L’homme qui lisait des livres
résumé
Ce court roman contient en lui la force et la beauté d’une présence humaine inoubliable, la puissance et le pouvoir des mots, l’attachement indéfectible à un peuple qui n’est pourtant pas le nôtre mais dont la résistance happe notre émotion et notre conscience tout entière. "Quel est le crime de Gaza pour que la paix soit impossible" ?
A travers l’histoire intime de Nabil Al Jaber, libraire à Gaza, c’est aussi celle d’un peuple qui se dessine, toutes deux éprouvées par la tragédie et le désespoir, l’impossible renouveau. Et pourtant, sans jamais s’appesantir sur le drame permanent qui enracine Gaza depuis des vies, mais avec une délicatesse pure, extrêmement belle et une pudeur sans artifice, le libraire choisit la littérature pour dire sa terre, son enfance, l’exil, la guerre et la mort violente, l’amour et la joie, l’engagement et la lutte, la prison et la survie, l’occupation, l’absence inconsolable…
Accompagné par des textes d’écrivains comme Mahmoud Darwich, Shakespeare, Primo Levi et d’autres, au cœur de la librairie au parfum de vieux papier, sous un pâle soleil, au-delà des gravats, de la poussière et des ruines, le lecteur, à l’instar du narrateur-photographe, tressaille lorsque le récit se déploie, habité par l’écriture visuelle et sonore, intensément poétique de Rachid Benzine. Par moments, même notre lecture a besoin de convier la voix haute. « Les mots des livres déchirent tous les silences ».

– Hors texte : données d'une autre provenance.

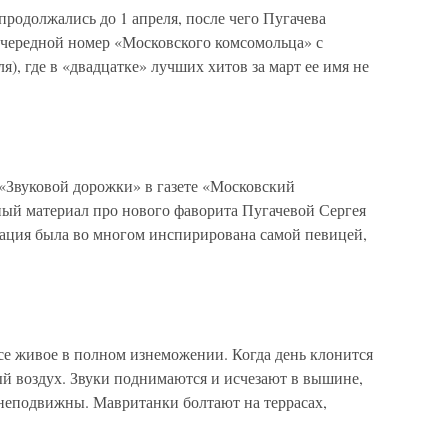
родолжались до 1 апреля, после чего Пугачева
л очередной номер «Московского комсомольца» с
), где в «двадцатке» лучших хитов за март ее имя не
 «Звуковой дорожки» в газете «Московский
ый материал про нового фаворита Пугачевой Сергея
кация была во многом инспирирована самой певицей,
се живое в полном изнеможении. Когда день клонится
ный воздух. Звуки поднимаются и исчезают в вышине,
неподвижны. Мавританки болтают на террасах,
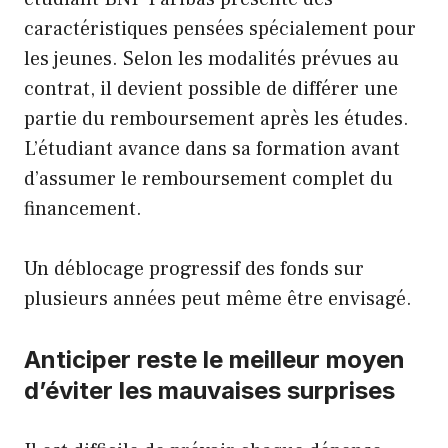
caractéristiques pensées spécialement pour
les jeunes. Selon les modalités prévues au
contrat, il devient possible de différer une
partie du remboursement après les études.
L’étudiant avance dans sa formation avant
d’assumer le remboursement complet du
financement.
Un déblocage progressif des fonds sur
plusieurs années peut même être envisagé.
Anticiper reste le meilleur moyen
d’éviter les mauvaises surprises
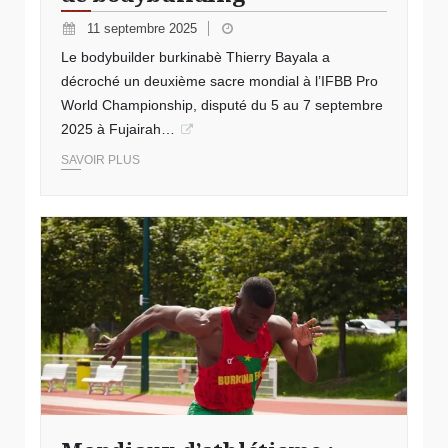
11 septembre 2025
Le bodybuilder burkinabè Thierry Bayala a
décroché un deuxième sacre mondial à l’IFBB Pro
World Championship, disputé du 5 au 7 septembre
2025 à Fujairah…
SAVOIR PLUS
© Mondiaux athlétisme Burkina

L’envie, le besoin, la nécessité de vouloir retenir des phrases entières puis de les partager aussitôt autour de nous ou bien de les noter quelque part pour ne pas les oublier trop vite, expriment à quel point ce récit nous interpelle, nous intègre en profondeur. Viscéral et indispensable.
Le style de l’écriture s’adapte à chaque situation décrite, fusionnel. Ainsi les coups de bêche sur la terre aride entaillent presque nos mains, l’arôme du café parfumé aux épices emplit nos narines, la tristesse trop lourde nous fait courber le dos et l’absence de l’être aimé crée un vide autour de nous. Se sentir humain. Simplement.

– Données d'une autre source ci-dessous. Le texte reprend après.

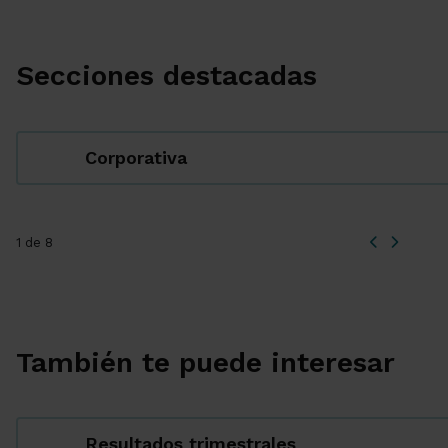
Secciones destacadas
Corporativa
1 de 8
También te puede interesar
Resultados trimestrales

Page après page, nous voilà spectateur d’un drame qui se joue sans emphase, au plus près de Nabil. Né d’une mère musulmane et d’un père chrétien, près de Haïfa. D’un milieu très modeste. « Faut dire que leur vie, ce n’était pas une vie […] l’existence c’était comme une sentence. Une punition de Dieu qui s’étire sans fin ».
Nul ne se plaint mais les visages trahissent la souffrance, les peines. Bien vite, il faut fuir pour ne pas mourir, se délester de tout. Vivre dans un camp, avoir faim et peur, perdre tous ses rêves. Puis gagner un autre camp, Jabaliya dans la bande de Gaza, revivre l’entassement, la poussière, l’enfermement mais découvrir le théâtre et sa future femme, Hiam.
« Jabaliya ce n’était pas le paradis mais on y faisait notre vie ». Jusqu’aux frappes israéliennes qui anéantissent une partie de la famille. L’enfance est terminée.
Lire, c’est survivre alors, sortir du chaos, de l’humiliation, de la destruction de l’occupation. Et rester digne. « Tu crois que les mots vont nous sauver, Nabil ? me demandaient mes amis. Je dirais qu’ils sauvent en silence. La réalité est la même, rien ne renverse l’oppression, mais, l’esprit, lui s’envole. »
Les années passent à Gaza. Rien à espérer. Tout devient pire. « Journée ordinaire. Hier, deux frappes ont tué quatre gamins dont le seul crime avait été de jouer au foot sur la plage »
Le deuil entache à nouveau, sans cesse, toujours plus près. Jusqu’à l’impossibilité du pardon.